I have a pain, also called a crook, in my neck. It came from craning my neck at an odd angle during a long Zoom meeting. A nervous and stifling older teacher facilitated this meeting. It was meant to prepare us for the upcoming school year, which I will teach via Zoom. Some of the teachers will teach in person. With various PPEs and social distancing measures and various levels of comfort and semi-operational copy machines.
The meetings are supposed to keep us informed of our teaching responsibilities and ways of improving our curriculum and teaching methods, but often instead act as a mild tranquilizer with occasional bursts of annoyance when this facilitator scolds teachers for speaking about what’s not explicitly stated in the agenda. While the three-hour meeting dragged on, I gathered a year's worth of meditative poems and pasted them into a document. I did this by holding my laptop open underneath the desktop screen which displayed the meeting.
I copied the emails I'd sent to myself, scrolling back through the last year, briefly remembering these nightly transmissions I'd sent to myself, usually between 11 and midnight. The last three summers I've done this. Collecting the poems and short essays and self-publishing them after brief edits. Receiving the box of paperbacks a few weeks later, I've felt a vague sense of accomplishment. I enjoy sending them to people. I make no money off of this endeavor. It’s not a job. It’s a habit.
I have little poetic community to speak of. There's a neighbor in his 70s who writes sparse poems, almost haikus, and posts them on Facebook. I haven’t been a member of a writing workshop for many years. I haven't submitted any of these poems to contests. One year, I paid a freelance poetry editor to send feedback on that collection. After receiving the feedback, I felt like I'd wasted my money. It wasn't too harsh. It didn't seem useful. Maybe I didn't know what I was looking for. It's one thing to improve an essay or a short story. There are specifics that I'm aware of. Ways of storytelling that invite the reader. Dialogue, description, cliches.

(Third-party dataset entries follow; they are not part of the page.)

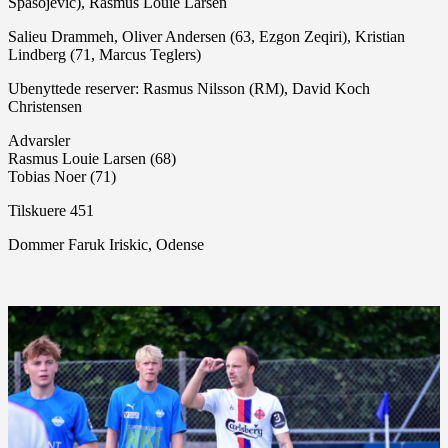
Spasojevic), Rasmus Louie Larsen
Salieu Drammeh, Oliver Andersen (63, Ezgon Zeqiri), Kristian
Lindberg (71, Marcus Teglers)
Ubenyttede reserver: Rasmus Nilsson (RM), David Koch
Christensen
Advarsler
Rasmus Louie Larsen (68)
Tobias Noer (71)
Tilskuere 451
Dommer Faruk Iriskic, Odense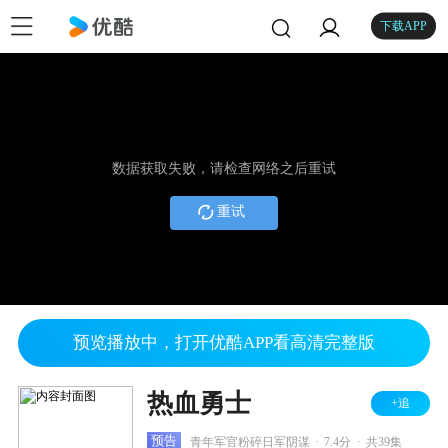
下载APP
数据获取失败，请检查网络之后重试
重试
预览播放中，打开优酷APP看高清完整版
热血勇士
+追
.
.
预告
青年军官粉碎日军阴谋
7.4分
共39集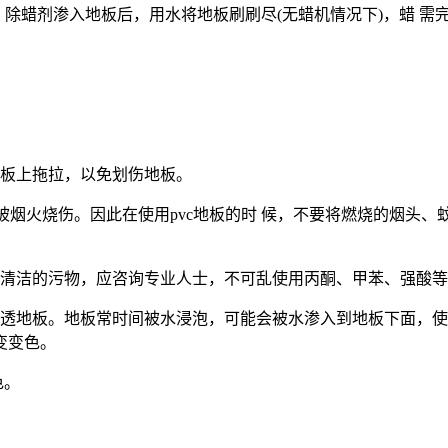
，除蜡剂渗入地板后，用水将地板刷刷尽
(
无蜡机情况下
)
，蜡
需
板上拖拉，以免划伤地板。
被烟火烧伤。因此在使用
pvc
地板的时
候，不要将燃烧的烟头、
清洁的污物，应咨询专业人士，不可乱使用丙酮、甲苯、强酸等
透地板。地板常时间被水浸泡，可能会被水渗入到地板下面，使
变变色。
色。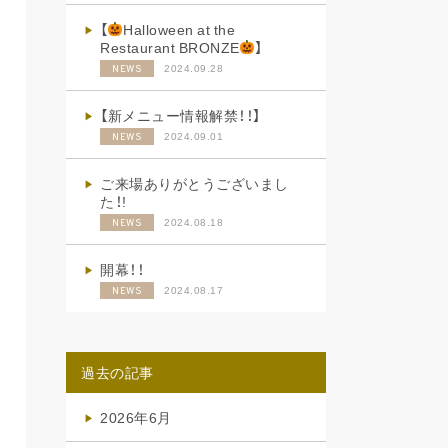
【
Halloween at the
Restaurant BRONZE
】
2024.09.28
NEWS
【新メニュー情報解禁！！】
2024.09.01
NEWS
ご来場ありがとうございまし
た！!
2024.08.18
NEWS
開幕！！
2024.08.17
NEWS
過去の記事
2026年6月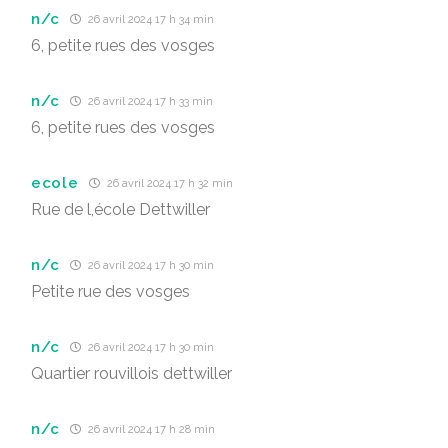
n/c
26 avril 2024 17 h 34 min
6, petite rues des vosges
n/c
26 avril 2024 17 h 33 min
6, petite rues des vosges
ecole
26 avril 2024 17 h 32 min
Rue de l,école Dettwiller
n/c
26 avril 2024 17 h 30 min
Petite rue des vosges
n/c
26 avril 2024 17 h 30 min
Quartier rouvillois dettwiller
n/c
26 avril 2024 17 h 28 min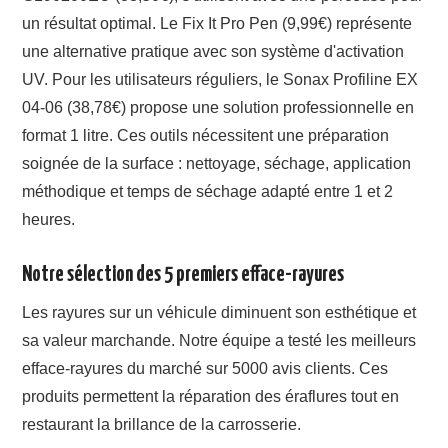
un résultat optimal. Le Fix It Pro Pen (9,99€) représente
une alternative pratique avec son système d'activation
UV. Pour les utilisateurs réguliers, le Sonax Profiline EX
04-06 (38,78€) propose une solution professionnelle en
format 1 litre. Ces outils nécessitent une préparation
soignée de la surface : nettoyage, séchage, application
méthodique et temps de séchage adapté entre 1 et 2
heures.
Notre sélection des 5 premiers efface-rayures
Les rayures sur un véhicule diminuent son esthétique et
sa valeur marchande. Notre équipe a testé les meilleurs
efface-rayures du marché sur 5000 avis clients. Ces
produits permettent la réparation des éraflures tout en
restaurant la brillance de la carrosserie.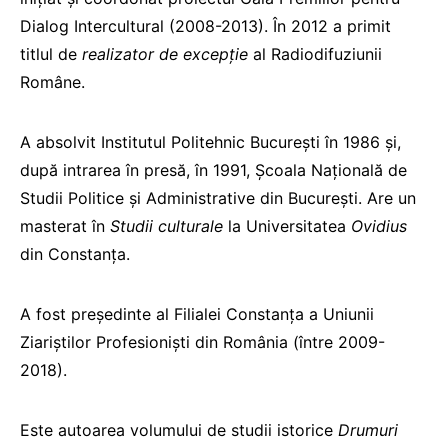
Dialog Intercultural (2008-2013). În 2012 a primit
titlul de
realizator de excepţie
al Radiodifuziunii
Române.
A absolvit Institutul Politehnic București în 1986 și,
după intrarea în presă, în 1991, Școala Națională de
Studii Politice și Administrative din București. Are un
masterat în
Studii culturale
la Universitatea
Ovidius
din Constanța.
A fost președinte al Filialei Constanța a Uniunii
Ziariștilor Profesioniști din România (între 2009-
2018).
Este autoarea volumului de studii istorice
Drumuri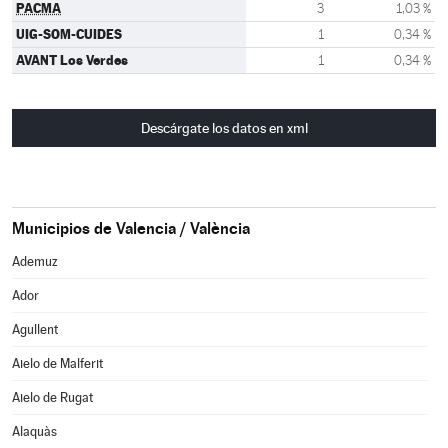
PACMA
3
1,03 %
UIG-SOM-CUIDES
1
0,34 %
AVANT Los Verdes
1
0,34 %
Descárgate los datos en xml
Municipios de Valencia / València
Ademuz
Ador
Agullent
Aielo de Malferit
Aielo de Rugat
Alaquàs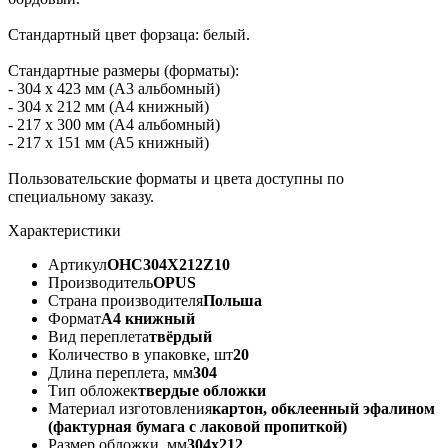
Стандартный цвет форзаца: белый.
Стандартные размеры (форматы):
- 304 х 423 мм (А3 альбомный)
- 304 х 212 мм (А4 книжный)
- 217 х 300 мм (А4 альбомный)
- 217 х 151 мм (А5 книжный)
Пользовательские форматы и цвета доступны по
специальному заказу.
Характеристики
Артикул
OHC304X212Z10
Производитель
OPUS
Страна производителя
Польша
Формат
А4 книжный
Вид переплета
твёрдый
Количество в упаковке, шт
20
Длина переплета, мм
304
Тип обложек
твердые обложки
Материал изготовления
картон, обклеенный эфалином
(фактурная бумага с лаковой пропиткой)
Размер обложки, мм
304х212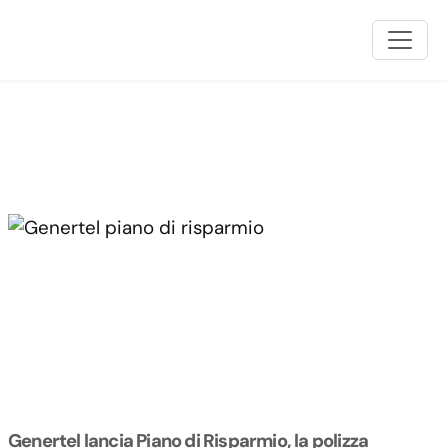
Genertel lancia Piano di Risparmio, la polizza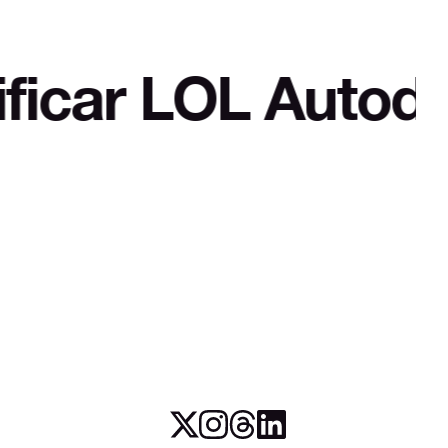
OL Autodefensa cu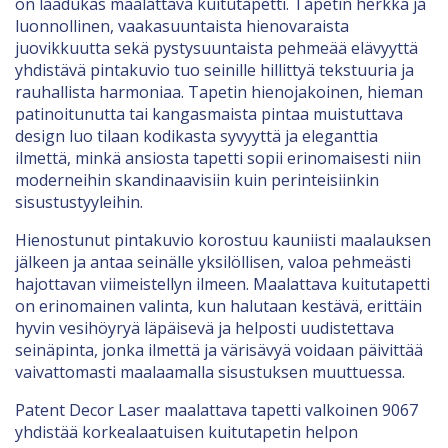
on laadukas maalattava kuitutapetti. Tapetin herkkä ja
luonnollinen, vaakasuuntaista hienovaraista
juovikkuutta sekä pystysuuntaista pehmeää elävyyttä
yhdistävä pintakuvio tuo seinille hillittyä tekstuuria ja
rauhallista harmoniaa. Tapetin hienojakoinen, hieman
patinoitunutta tai kangasmaista pintaa muistuttava
design luo tilaan kodikasta syvyyttä ja eleganttia
ilmettä, minkä ansiosta tapetti sopii erinomaisesti niin
moderneihin skandinaavisiin kuin perinteisiinkin
sisustustyyleihin.
Hienostunut pintakuvio korostuu kauniisti maalauksen
jälkeen ja antaa seinälle yksilöllisen, valoa pehmeästi
hajottavan viimeistellyn ilmeen. Maalattava kuitutapetti
on erinomainen valinta, kun halutaan kestävä, erittäin
hyvin vesihöyryä läpäisevä ja helposti uudistettava
seinäpinta, jonka ilmettä ja värisävyä voidaan päivittää
vaivattomasti maalaamalla sisustuksen muuttuessa.
Patent Decor Laser maalattava tapetti valkoinen 9067
yhdistää korkealaatuisen kuitutapetin helpon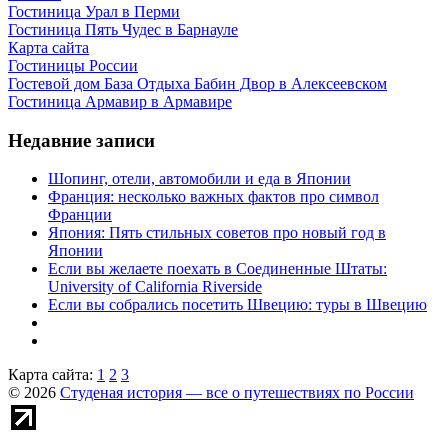
Гостиница Урал в Перми
Гостиница Пять Чудес в Барнауле
Карта сайта
Гостиницы России
Гостевой дом База Отдыха Бабин Двор в Алексеевском
Гостиница Армавир в Армавире
Недавние записи
Шопинг, отели, автомобили и еда в Японии
Франция: несколько важных фактов про символ
Франции
Япония: Пять стильных советов про новый год в
Японии
Если вы желаете поехать в Соединенные Штаты:
University of California Riverside
Если вы собрались посетить Швецию: туры в Швецию
Карта сайта:
1
2
3
© 2026
Студеная история — все о путешествиях по России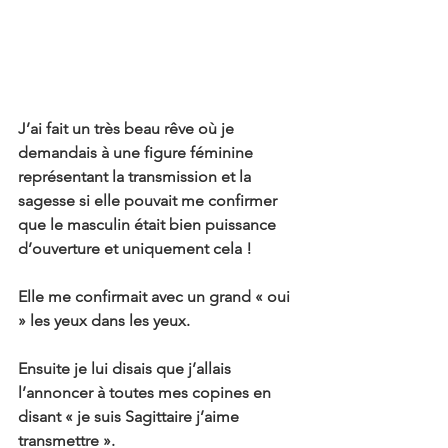
J’ai fait un très beau rêve où je 
demandais à une figure féminine 
représentant la transmission et la 
sagesse si elle pouvait me confirmer 
que le masculin était bien puissance 
d’ouverture et uniquement cela !
Elle me confirmait avec un grand « oui 
» les yeux dans les yeux.
Ensuite je lui disais que j’allais 
l’annoncer à toutes mes copines en 
disant « je suis Sagittaire j’aime 
transmettre ».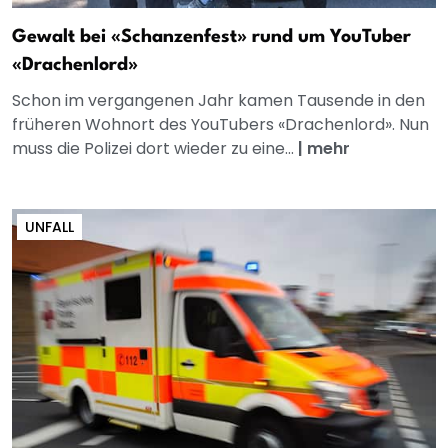
Gewalt bei «Schanzenfest» rund um YouTuber
«Drachenlord»
Schon im vergangenen Jahr kamen Tausende in den
früheren Wohnort des YouTubers «Drachenlord». Nun
muss die Polizei dort wieder zu eine...
|
mehr
UNFALL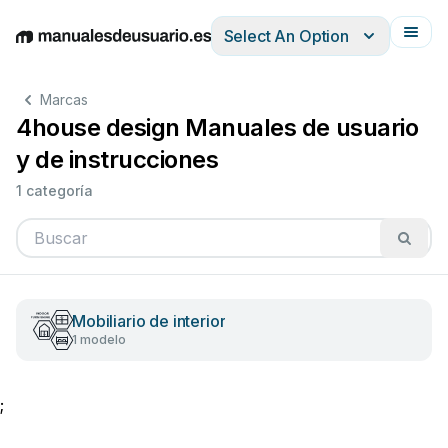
Select An Option
English
Deutsch
Español
Italiano
Français
Marcas
4house design Manuales de usuario
y de instrucciones
1 categoría
Mobiliario de interior
1 modelo
;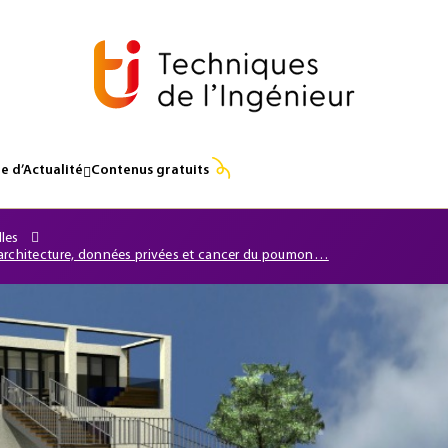
e d’Actualité
Contenus gratuits
lles
et architecture, données privées et cancer du poumon…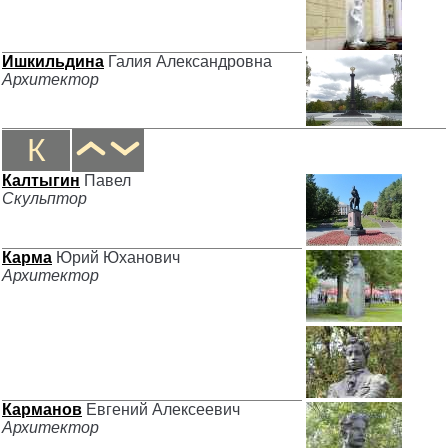
Ишкильдина
Галия Александровна
Архитектор
К
Калтыгин
Павел
Скульптор
Карма
Юрий Юханович
Архитектор
Карманов
Евгений Алексеевич
Архитектор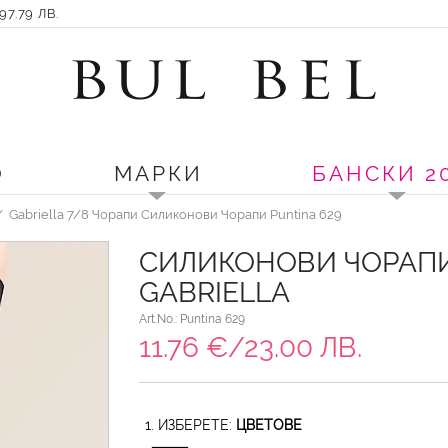
7.79 ЛВ.
О
МАРКИ
БАНСКИ 2
Gabriella 7/8 Чорапи Силиконови Чорапи Puntina 629
СИЛИКОНОВИ ЧОРАПИ 
GABRIELLA
Art.No.: Puntina 629
11.76 €/23.00 ЛВ.
1. ИЗБЕРЕТЕ:
ЦВЕТОВЕ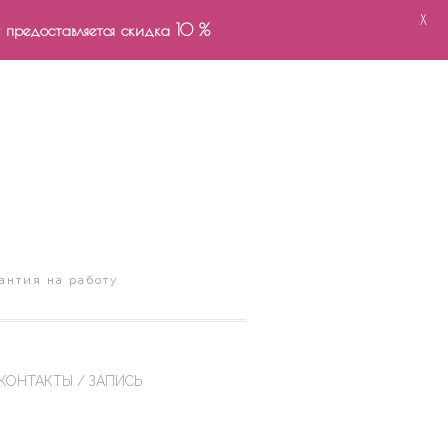
X
- предоставляется скидка 10 %
антия на работу
КОНТАКТЫ / ЗАПИСЬ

Poetry might be the most subjective form of creative writing. That's not to say that poets shouldn't seek feedback or edit their writing, but it is to say that a particular poem may never need revision. It may be written in one brief 10-to-30-minute stretch of time and then let go of completely. If it doesn't resonate with one particular reader, okay.
There’s a larger question: what is a poem in this modern age? Is an especially good tweet a poem? Is a cat video a poem? Is my four-year-old dropping down onto her bed and saying "Whoa!" a poem? I haven't written anything on actual paper in a very long time. Some think we don't need paper at all.
But here I am, at the end of the summer, once again planning to print the poems and collect them in a book. Maybe to convince myself the word-thoughts, the moments of meditation, were real and those moments spent allowed me to make all of this more meaningful.